Overview
A mutation engine is the input-generation component in a fuzzing loop that applies mutations to an input and produces new inputs for later fuzzing rounds. In coverage-based greybox fuzzing (CGF), the fuzzer records runtime coverage to decide whether an input is "interesting"; when it is, CGF applies mutations to that input to generate new inputs that are fed to the program under test in subsequent rounds.[1]
Role in ProcessorFuzz
ProcessorFuzz uses mutation in the broader CGF pattern, but its main contribution is not a new mutation engine. Its paper states that ProcessorFuzz uses CSR-transition coverage to guide processor fuzzing toward unique processor states by monitoring transitions in Control and Status Registers (CSRs), which are part of the architecture specification.[2]
ProcessorFuzz also uses ISA simulation to rapidly determine whether a test input is interesting, rather than relying on RTL simulation for that decision. The paper argues that ISA simulation is significantly faster than RTL simulation and helps eliminate repetitive test inputs while focusing on qualitatively distinct input patterns.[3]
In the ProcessorFuzz flow, a transition unit creates CSR-transition tuples and checks a transition map to determine whether a transition is new or duplicate. New transitions are added to the map and mark the current test input as interesting; the transition map starts empty and is maintained throughout the fuzzing session.[4]
Separation from feedback mechanisms
The ProcessorFuzz evaluation intentionally separates the mutation engine from the feedback metric. The authors state that they used the same mutation engine provided by DIFUZZRTL's open-source repository. They explain that using the same engine was important because their goal was to compare two coverage-feedback mechanisms—register coverage and CSR-transition coverage—rather than input-generation mechanisms.[5]
This separation matters because the mutation engine creates candidate inputs, while the coverage-feedback mechanism decides which inputs are interesting enough to keep exploring. In CGF generally, coverage feedback is used to determine whether an input increases coverage, and mutations are then applied to coverage-increasing inputs to generate new ones.[1]
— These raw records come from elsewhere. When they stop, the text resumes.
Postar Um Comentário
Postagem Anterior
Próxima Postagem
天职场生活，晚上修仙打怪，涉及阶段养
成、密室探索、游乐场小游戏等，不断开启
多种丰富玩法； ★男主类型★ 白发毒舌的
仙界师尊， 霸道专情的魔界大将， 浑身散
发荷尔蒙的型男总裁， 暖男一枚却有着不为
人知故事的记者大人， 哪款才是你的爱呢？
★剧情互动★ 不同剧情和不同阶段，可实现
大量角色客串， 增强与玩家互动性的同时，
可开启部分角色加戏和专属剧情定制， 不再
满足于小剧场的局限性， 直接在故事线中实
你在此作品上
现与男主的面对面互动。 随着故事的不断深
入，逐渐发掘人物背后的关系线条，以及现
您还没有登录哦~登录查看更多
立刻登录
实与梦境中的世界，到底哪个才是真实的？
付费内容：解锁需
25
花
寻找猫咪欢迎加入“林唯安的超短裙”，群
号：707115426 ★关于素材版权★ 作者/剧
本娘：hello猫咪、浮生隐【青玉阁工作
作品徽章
Downstream validation in ProcessorFuzz
When the transition unit determines that an input produces a unique CSR transition, ProcessorFuzz launches RTL simulation and generates an extended RTL trace log. It then compares that log with the extended ISA trace log; any difference between the two logs is treated as a potential processor-design bug requiring further investigation. If the input does not produce a unique transition, ProcessorFuzz discards it and proceeds to the next fuzzing iteration.[6]
Key points
- A mutation engine supports fuzzing by producing new inputs from existing interesting inputs.
- In CGF, mutation is paired with coverage feedback: coverage determines whether an input is interesting, and mutations generate follow-on inputs.
- ProcessorFuzz reused DIFUZZRTL's mutation engine to hold input generation constant.
- ProcessorFuzz's comparison therefore focuses on feedback mechanisms: register coverage versus CSR-transition coverage.
- In ProcessorFuzz, interestingness is determined through CSR-transition coverage using ISA simulation before selected inputs are run in RTL simulation.
[1]: Coverage-based greybox fuzzing records runtime coverage to identify interesting inputs and applies mutations to those inputs to generate new inputs for subsequent fuzzing rounds. [2]: ProcessorFuzz uses CSR-transition coverage by monitoring transitions in Control and Status Registers to guide processor fuzzing toward unique processor states. [3]: ProcessorFuzz uses ISA simulation to determine whether a test input is interesting, arguing that ISA simulation is significantly faster than RTL simulation. [4]: ProcessorFuzz's transition unit checks CSR-transition tuples against a transition map; new transitions mark the current input as interesting. [5]: ProcessorFuzz uses the same mutation engine provided by DIFUZZRTL's open-source repository to compare feedback mechanisms rather than input-generation mechanisms. [6]: For inputs with unique CSR transitions, ProcessorFuzz runs RTL simulation, compares extended RTL and ISA trace logs, and treats differences as potential processor-design bugs.